Tag Archives: Predictive modeling

Data Mining/ Predictive Modeling Resources

6 Feb

A short list of some of the more interesting, and free DM/ PM resources I have found the net, at least in part by way of knowing where they are myself for future reference.

First, and close to most obviously, Trevor Hastie’s publications, where you can find both the comprehensive Elements of Statistical Learning, and the newer Introduction to Statistical Learning available for download, along with descriptions of Hastie’s other books.

I’ve mentioned Cosma Shalizi before on this blog, because he seems to talk good sense on a number of issues. His future book, which began as class notes is available as a downloadable pdf.

Meanwhile, at Columbia University, Ian Langmore and Daniel Krasner teach a Data Science course with a much greater programming bent, kind of as an antidote against too much maths and statistics training. The course site also includes the lecture notes.

Another book covering material closer to the first few, but including some additional topics is by Zaki, and has a website here

Some original papers are also available, e.g. Breiman’s Random Forests paper, which I have not yet read, but want to.

Kaggle Leaderboard Weirdness

29 Jan

Earlier this week I finally, after about half a dozen false starts, posted a legal entry to a Kaggle competition, and then when I saw how far off the pace I was, I posted another half a dozen over the course of a day, improving very slightly each time. If the competition ran for a decade, I’d have a pretty good chance of winning, I reckon…

While I now understand how addictive Kaggle is – it hits the sweet spot between instant gratification and highly delayed gratification – I find the leaderboard kind of weird and frustrating because so many people upload the benchmark – the trivial solution the competition organisers upload to have a line in the sand.

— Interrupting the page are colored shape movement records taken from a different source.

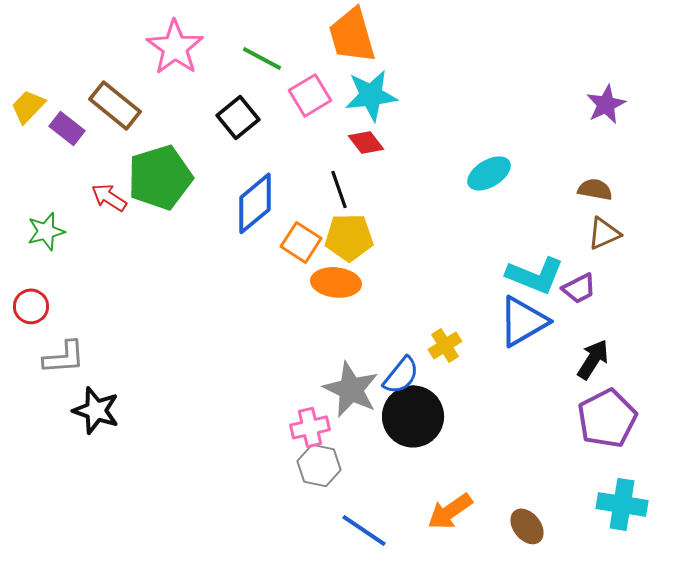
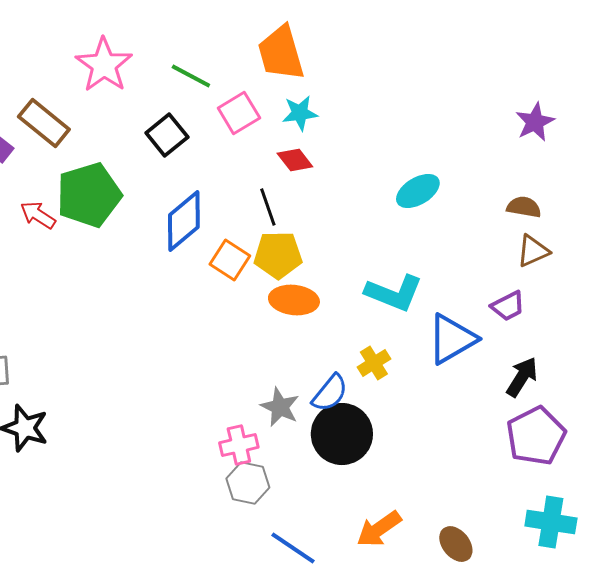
cyan star: (371, 95) -> (300, 113), size x0.7
cyan L-shape: (535, 275) -> (394, 293), moved
orange ellipse: (336, 282) -> (294, 300), moved
gray star: (351, 389) -> (280, 407), size x0.7

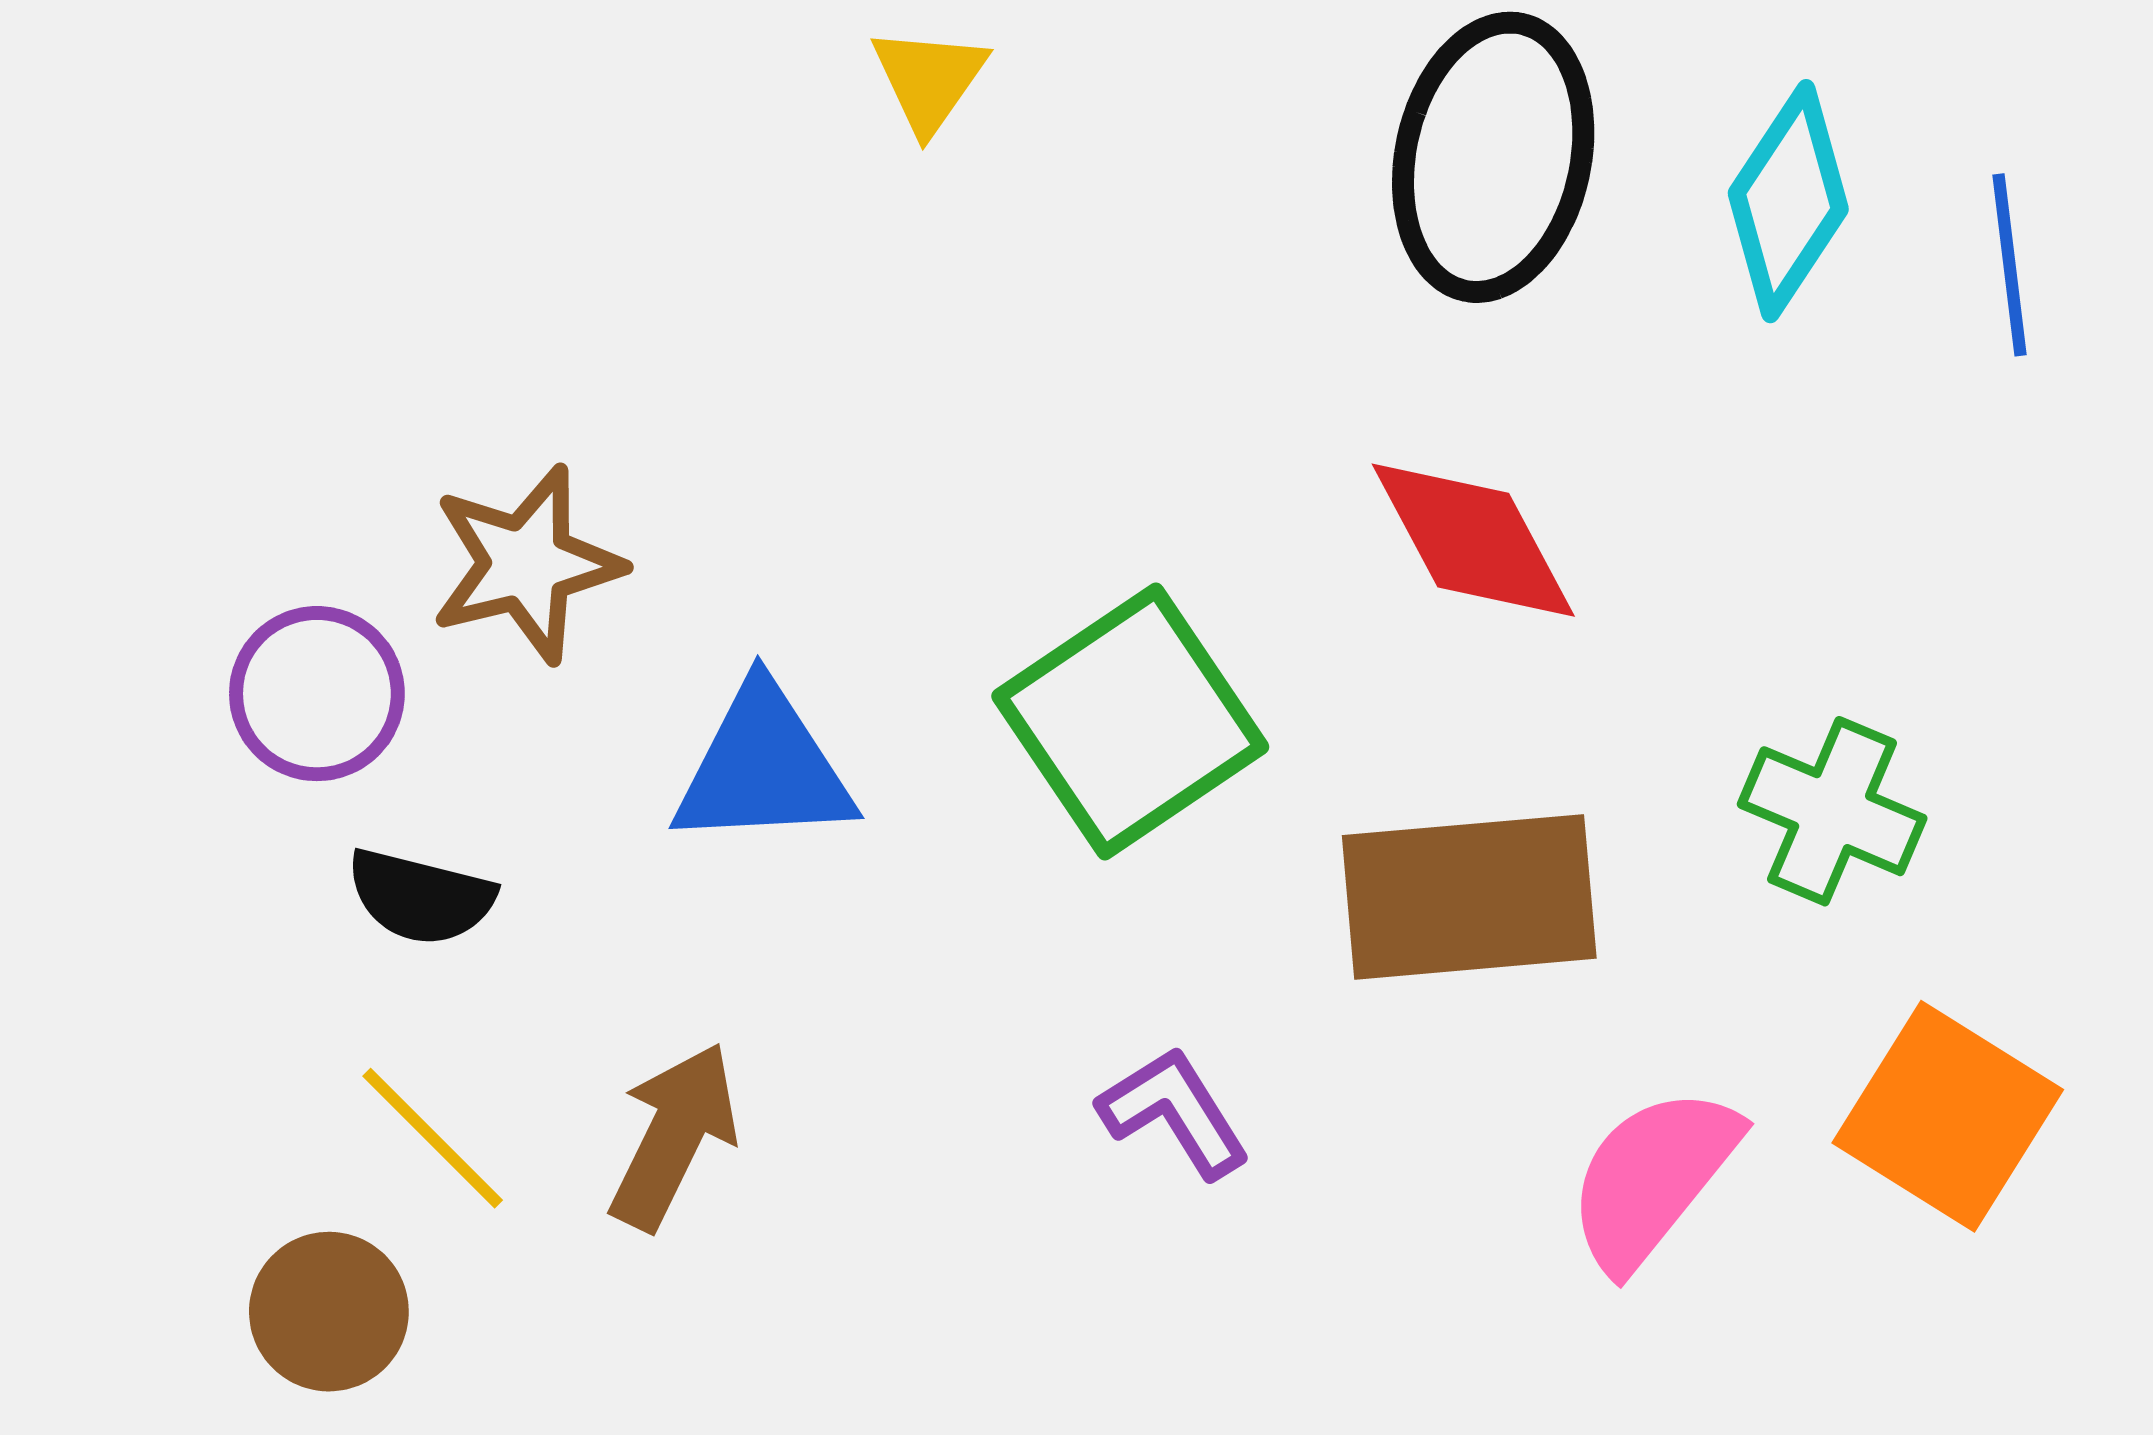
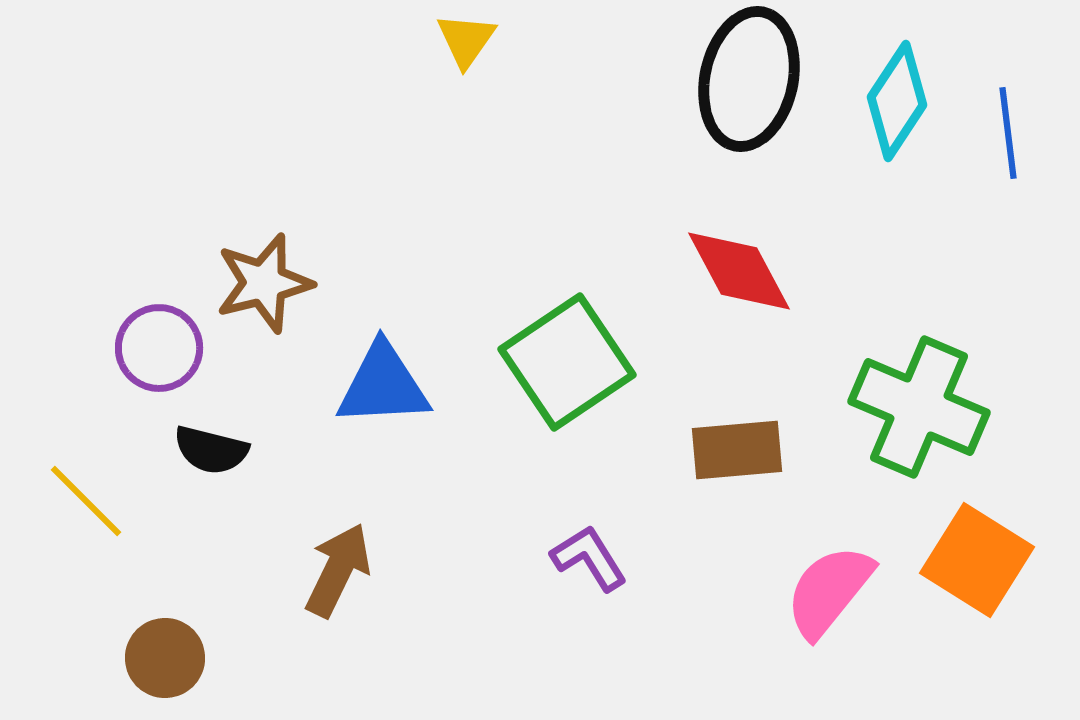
green cross: (1832, 811) -> (919, 407), size x1.5
brown rectangle: (1469, 897) -> (737, 450), size x0.7
yellow line: (433, 1138) -> (86, 501), moved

In this competition, the benchmark is a file of all zeroes.

This time yesterday, there were around a hundred entries that were just the benchmark, out of about 180. Today, for some reason, all the entries so far appear to have been removed, so there are only about thirty – but twenty of those are the benchmark again! I get that people just want to upload something so they can say they participated, but so many all zero files is just the thing getting out of hand.

Data Cleaning for Predictive Modeling

25 Nov

This discussion – http://andrewgelman.com/2013/11/19/22182/ – where the question of whether data cleaning and preparation is intrinsic to applied statistics, or if spending many hours preparing data is more something data scientists do, statisticians possibly expecting at least semi-cleaned data. A theme which emerged in Gelman’s discussion of what a data scientist was that ‘data scientist’ means different things to different people, and the same applies to ‘data preparation’. There are different ‘data preparations for many different occasions.

Applied Predictive Modeling by Kuhn and Johnson, which we have looked at before, is one of the rare books on modeling or statistics which explicitly has a section devoted to optimal preparation of data sets. We reiterate that this concept means different things to different people.

The meat of Kuhn and Johnson’s advice on data preparation is found in Chapter 3: Data Pre-Processing.The author’s note that there is additional advice throughout the text which applies to supervised models which is additional to the advice in chapter 3.

Chapter 3 is about adding and subtracting predictors, and re-engineering predictors for the best effect. They are particularly down on binning, and have a number of methods to help overcome skewness, assist with correct scaling, and sensible data reduction (hint: binning is a poor choice). Another area of interest to Kuhn and Johnson is how to deal with missing data. This issue is notable for being one which is relatively often dealt with by applied statistics texts – for example Gelman and Hill’s Data Analysis Using Regression and Multilevel/Hierarchical Models contains a chapter on missing data imputation.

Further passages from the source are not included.